19 страница21 января 2025, 19:56

Глава 19

Мой первый рабочий день на следующей неделе – настоящая катастрофа.
Я оператор тяжелой строительной техники на дорогах, что в первую очередь требует от меня кристальной трезвости. Я управляю тракторами, бульдозерами, кранами и множеством других мощных транспортных средств, чтобы латать асфальт, ремонтировать шоссе и мосты, а также перевозить токсичные материалы.
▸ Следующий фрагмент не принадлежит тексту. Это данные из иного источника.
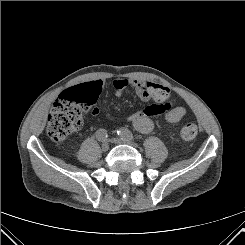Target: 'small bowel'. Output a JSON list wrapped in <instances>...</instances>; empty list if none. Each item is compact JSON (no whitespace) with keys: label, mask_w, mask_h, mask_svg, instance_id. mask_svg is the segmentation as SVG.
<instances>
[{"label":"small bowel","mask_w":245,"mask_h":245,"mask_svg":"<svg viewBox=\"0 0 245 245\" xmlns=\"http://www.w3.org/2000/svg\"><path fill=\"white\" fill-rule=\"evenodd\" d=\"M93 82H98L102 85L101 81ZM113 87L116 97H121L127 89L132 88L142 100H153L155 102L143 110L130 114L127 118L133 127L141 133H149L155 128L154 116L163 114L164 120L173 124L179 122L187 114V110L184 107L175 105V100L171 98L169 89L158 83L119 78L113 81ZM99 112L98 107L92 109V114L95 116Z\"/></svg>","instance_id":"small-bowel-1"}]
</instances>
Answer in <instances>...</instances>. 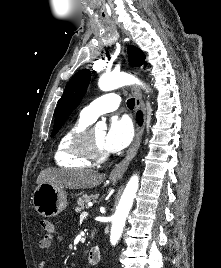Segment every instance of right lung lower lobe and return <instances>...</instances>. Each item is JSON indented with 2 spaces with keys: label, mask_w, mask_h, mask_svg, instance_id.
<instances>
[{
  "label": "right lung lower lobe",
  "mask_w": 221,
  "mask_h": 268,
  "mask_svg": "<svg viewBox=\"0 0 221 268\" xmlns=\"http://www.w3.org/2000/svg\"><path fill=\"white\" fill-rule=\"evenodd\" d=\"M137 120H138V123H139V124L142 123L143 117H142V113H141V112H139V113L137 114Z\"/></svg>",
  "instance_id": "obj_1"
}]
</instances>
Небеса решили устроить сегодня ледяной шторм в честь моего первого дня, так что я испытал тройной стресс. Было почти невозможно сохранять концентрацию, пока я пытался вспомнить элементы управления и протоколы и одновременно весь день притворно улыбался и отвечал на тысячи вопросов, касающихся моего близкого знакомства с серийным убийцей.
Но я выжил.
Погода проясняется, когда я снимаю каску и сажусь в арендованную машину, предоставленную моей страховой компанией. Это вшивая «Хонда», но на первое время сойдет. Я испускаю вздох, который, кажется, сдерживал весь день, и падаю на водительское сиденье, опустошенный и измученный. Кроме того, меня потряхивает из-за алкогольной детоксикации. Я не притронулся ни к капле спиртного с тех пор, как неделю назад в «Весле» состоялось то ужасное двойное свидание.
Я стараюсь. Действительно, черт возьми, стараюсь.
Когда я уже собираюсь завести машину, начинает звонить мой телефон, и на дисплее Bluetooth высвечиваются имя и номер Лисы. Я прищуриваюсь, дабы убедиться, что увидел правильно, и алкогольная ломка не привела к ухудшению зрения. За последнюю неделю мы с Лисой почти не разговаривали, если не считать нескольких случайных текстовых сообщений и короткой переписки в Facebook. Она рассказала мне о своих первых уроках в школе, а я рассказал о предстоящем возвращении на работу, которое состоялось сегодня. Банально. Нормально.
Ничего, что указывало бы на то, что два месяца назад мы едва избежали смерти, и уж точно никакого упоминания о нашей эмоциональной стычке в ее машине, когда она просила оставить ее в покое, потому что я ее убивал.
Даже несмотря на то что она взяла свои слова обратно, я все еще даю ей пространство.
Ради нее и ради меня.
Я принимаю звонок, думая, что она звонит узнать о моем первом дне на работе.
– Алло?
Я улавливаю тихое сопение на другом конце линии.
– Чонгук?
– Лиса? – Сердце бешено колотится, а грудь разрывается от промелькнувшей в голове тысячи душераздирающих сценариев. – Ты в порядке?
– Я… Прости, что звоню тебе. Знаю, что сегодня у тебя первый рабочий день, и я просто собиралась оставить тебе голосовое сообщение, но… – Она пытается справиться с дыханием, но у нее вырываются тихие вхлипы. – Дело во Вьюге.
Я недоуменно моргаю, осмысливая ее слова. Вот черт.
– Вьюга? Что случилось?
– У нее был припадок или что-то в этом роде. Все серьезно, Чонгук. Мы не смогли сами ей помочь. Я сейчас в ветеринарной клинике и врачи говорят, что не могут привести ее в чувство. – Лиса начинает плакать, икая через слово. – Они сказали, что нам стоит рассмотреть вариант эвтаназии.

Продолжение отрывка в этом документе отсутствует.